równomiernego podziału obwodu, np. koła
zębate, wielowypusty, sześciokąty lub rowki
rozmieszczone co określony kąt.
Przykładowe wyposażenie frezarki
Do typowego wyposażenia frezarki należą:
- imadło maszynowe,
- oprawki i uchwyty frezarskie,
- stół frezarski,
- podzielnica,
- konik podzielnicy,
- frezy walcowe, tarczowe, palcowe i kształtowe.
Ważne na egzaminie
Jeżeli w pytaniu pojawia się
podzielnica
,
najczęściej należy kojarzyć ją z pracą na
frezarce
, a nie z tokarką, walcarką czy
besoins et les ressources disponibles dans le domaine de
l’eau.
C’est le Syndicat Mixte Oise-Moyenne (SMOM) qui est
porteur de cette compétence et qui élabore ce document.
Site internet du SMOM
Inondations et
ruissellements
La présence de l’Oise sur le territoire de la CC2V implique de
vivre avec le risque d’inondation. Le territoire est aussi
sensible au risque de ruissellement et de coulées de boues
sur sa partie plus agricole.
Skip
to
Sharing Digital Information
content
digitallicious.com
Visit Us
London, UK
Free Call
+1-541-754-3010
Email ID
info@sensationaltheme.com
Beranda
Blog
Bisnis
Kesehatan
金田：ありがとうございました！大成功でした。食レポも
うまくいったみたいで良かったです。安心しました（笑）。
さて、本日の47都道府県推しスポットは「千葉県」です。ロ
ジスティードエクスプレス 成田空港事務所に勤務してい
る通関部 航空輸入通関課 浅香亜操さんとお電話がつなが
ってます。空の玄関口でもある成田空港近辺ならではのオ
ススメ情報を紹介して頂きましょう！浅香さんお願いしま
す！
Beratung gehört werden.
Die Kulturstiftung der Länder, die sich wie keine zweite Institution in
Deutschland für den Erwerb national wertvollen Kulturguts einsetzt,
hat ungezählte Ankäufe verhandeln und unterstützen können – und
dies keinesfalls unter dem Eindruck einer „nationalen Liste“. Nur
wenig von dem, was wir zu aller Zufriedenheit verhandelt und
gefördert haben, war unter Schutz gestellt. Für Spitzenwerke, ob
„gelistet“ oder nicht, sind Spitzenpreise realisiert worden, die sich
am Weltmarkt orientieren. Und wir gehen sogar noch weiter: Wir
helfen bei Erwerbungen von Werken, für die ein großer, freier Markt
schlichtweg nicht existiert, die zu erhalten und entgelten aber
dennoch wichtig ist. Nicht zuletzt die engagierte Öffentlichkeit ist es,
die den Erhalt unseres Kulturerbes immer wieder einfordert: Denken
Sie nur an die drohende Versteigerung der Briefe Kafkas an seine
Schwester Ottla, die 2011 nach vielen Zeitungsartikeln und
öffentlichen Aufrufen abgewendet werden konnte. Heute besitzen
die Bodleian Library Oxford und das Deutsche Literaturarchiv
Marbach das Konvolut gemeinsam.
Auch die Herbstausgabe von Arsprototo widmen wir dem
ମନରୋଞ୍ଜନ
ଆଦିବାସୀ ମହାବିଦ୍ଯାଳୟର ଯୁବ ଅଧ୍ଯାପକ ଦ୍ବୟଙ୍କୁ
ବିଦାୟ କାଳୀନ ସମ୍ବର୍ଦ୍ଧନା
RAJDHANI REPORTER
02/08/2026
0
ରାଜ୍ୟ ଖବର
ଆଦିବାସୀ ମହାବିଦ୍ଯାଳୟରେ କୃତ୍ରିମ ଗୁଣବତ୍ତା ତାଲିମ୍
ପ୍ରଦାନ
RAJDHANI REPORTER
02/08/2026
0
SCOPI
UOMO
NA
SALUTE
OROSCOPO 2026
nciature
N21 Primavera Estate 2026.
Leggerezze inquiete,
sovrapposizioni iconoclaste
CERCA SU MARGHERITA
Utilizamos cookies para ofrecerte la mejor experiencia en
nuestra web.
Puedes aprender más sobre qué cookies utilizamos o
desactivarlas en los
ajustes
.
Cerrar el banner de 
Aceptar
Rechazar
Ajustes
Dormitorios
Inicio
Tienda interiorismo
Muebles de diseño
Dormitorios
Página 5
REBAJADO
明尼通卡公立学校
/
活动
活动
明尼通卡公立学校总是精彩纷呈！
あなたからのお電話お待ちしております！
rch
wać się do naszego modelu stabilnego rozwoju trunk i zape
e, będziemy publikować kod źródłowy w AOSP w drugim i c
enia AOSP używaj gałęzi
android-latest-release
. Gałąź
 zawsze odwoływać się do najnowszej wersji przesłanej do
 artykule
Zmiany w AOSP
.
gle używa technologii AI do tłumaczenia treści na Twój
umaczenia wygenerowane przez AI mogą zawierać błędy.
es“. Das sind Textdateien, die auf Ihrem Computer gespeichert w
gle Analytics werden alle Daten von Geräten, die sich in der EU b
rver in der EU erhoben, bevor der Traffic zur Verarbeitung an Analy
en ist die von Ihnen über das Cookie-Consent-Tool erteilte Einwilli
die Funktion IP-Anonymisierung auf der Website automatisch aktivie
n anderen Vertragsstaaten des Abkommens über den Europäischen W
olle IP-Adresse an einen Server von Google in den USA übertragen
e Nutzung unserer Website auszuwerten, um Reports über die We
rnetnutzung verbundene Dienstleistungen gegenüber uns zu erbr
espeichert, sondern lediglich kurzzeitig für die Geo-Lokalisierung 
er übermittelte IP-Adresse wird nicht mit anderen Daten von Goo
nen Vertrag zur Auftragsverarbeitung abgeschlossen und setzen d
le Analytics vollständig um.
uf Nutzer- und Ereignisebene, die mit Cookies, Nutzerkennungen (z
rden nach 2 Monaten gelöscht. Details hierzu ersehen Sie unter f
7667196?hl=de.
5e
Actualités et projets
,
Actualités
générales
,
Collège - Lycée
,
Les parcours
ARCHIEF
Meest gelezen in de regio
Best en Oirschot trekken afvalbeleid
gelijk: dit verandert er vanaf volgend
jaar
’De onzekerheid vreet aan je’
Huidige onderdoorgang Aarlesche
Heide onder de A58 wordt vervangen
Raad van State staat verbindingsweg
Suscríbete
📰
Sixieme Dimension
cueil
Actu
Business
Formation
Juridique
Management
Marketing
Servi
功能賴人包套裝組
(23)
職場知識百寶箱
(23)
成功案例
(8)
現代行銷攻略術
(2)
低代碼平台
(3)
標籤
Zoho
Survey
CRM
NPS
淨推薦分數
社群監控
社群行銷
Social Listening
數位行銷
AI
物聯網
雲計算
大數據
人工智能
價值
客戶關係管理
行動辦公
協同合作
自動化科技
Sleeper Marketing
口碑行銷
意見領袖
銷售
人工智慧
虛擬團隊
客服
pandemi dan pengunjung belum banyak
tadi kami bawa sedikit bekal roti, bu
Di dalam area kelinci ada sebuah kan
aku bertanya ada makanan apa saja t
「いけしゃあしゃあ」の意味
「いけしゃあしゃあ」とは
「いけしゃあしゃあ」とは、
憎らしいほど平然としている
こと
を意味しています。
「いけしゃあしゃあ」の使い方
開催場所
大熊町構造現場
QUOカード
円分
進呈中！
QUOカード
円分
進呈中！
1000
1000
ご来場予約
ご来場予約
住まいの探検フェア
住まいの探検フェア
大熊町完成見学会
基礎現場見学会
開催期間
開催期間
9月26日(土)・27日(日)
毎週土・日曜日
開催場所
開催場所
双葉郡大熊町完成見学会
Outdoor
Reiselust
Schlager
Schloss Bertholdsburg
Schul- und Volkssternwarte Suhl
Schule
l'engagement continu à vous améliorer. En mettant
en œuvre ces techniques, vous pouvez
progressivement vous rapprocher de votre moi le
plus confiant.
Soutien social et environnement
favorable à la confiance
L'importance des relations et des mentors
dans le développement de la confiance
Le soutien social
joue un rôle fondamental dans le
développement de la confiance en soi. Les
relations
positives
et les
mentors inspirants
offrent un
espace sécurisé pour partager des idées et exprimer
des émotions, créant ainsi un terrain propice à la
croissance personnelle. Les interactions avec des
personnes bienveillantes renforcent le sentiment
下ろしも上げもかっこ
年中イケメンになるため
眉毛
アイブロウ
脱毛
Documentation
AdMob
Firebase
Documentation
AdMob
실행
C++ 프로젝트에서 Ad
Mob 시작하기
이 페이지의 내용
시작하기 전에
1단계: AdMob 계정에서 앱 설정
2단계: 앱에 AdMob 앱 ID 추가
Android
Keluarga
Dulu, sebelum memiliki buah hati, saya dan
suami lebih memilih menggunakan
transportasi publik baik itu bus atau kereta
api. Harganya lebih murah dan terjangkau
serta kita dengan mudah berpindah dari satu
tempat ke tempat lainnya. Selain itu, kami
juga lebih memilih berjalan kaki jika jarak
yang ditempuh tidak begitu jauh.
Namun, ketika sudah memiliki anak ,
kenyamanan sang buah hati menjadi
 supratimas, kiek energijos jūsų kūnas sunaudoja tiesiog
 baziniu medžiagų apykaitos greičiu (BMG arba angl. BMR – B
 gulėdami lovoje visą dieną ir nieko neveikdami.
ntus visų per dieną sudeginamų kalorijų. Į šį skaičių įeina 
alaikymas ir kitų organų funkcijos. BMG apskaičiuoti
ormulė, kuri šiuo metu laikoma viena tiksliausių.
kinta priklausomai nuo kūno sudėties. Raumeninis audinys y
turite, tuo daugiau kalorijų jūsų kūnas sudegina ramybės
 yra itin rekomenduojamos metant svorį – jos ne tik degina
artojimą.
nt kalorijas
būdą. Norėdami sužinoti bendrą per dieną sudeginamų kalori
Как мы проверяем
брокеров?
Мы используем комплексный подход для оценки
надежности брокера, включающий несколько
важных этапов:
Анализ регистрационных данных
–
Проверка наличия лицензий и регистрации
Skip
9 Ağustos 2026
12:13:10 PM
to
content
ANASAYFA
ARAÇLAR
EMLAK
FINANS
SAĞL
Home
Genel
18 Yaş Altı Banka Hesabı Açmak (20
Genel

^^^^^^^^^^^^^^^^

What to produce: Could you reproduce exactly the lines of the entries above, from the one with "gle Analytics werden" through the one with "er übermittelte IP-Adresse", and nothing else?

Exercise result:
gle Analytics werden alle Daten von Geräten, die sich in der EU b
rver in der EU erhoben, bevor der Traffic zur Verarbeitung an Analy
en ist die von Ihnen über das Cookie-Consent-Tool erteilte Einwilli
die Funktion IP-Anonymisierung auf der Website automatisch aktivie
n anderen Vertragsstaaten des Abkommens über den Europäischen W
olle IP-Adresse an einen Server von Google in den USA übertragen
e Nutzung unserer Website auszuwerten, um Reports über die We
rnetnutzung verbundene Dienstleistungen gegenüber uns zu erbr
espeichert, sondern lediglich kurzzeitig für die Geo-Lokalisierung 
er übermittelte IP-Adresse wird nicht mit anderen Daten von Goo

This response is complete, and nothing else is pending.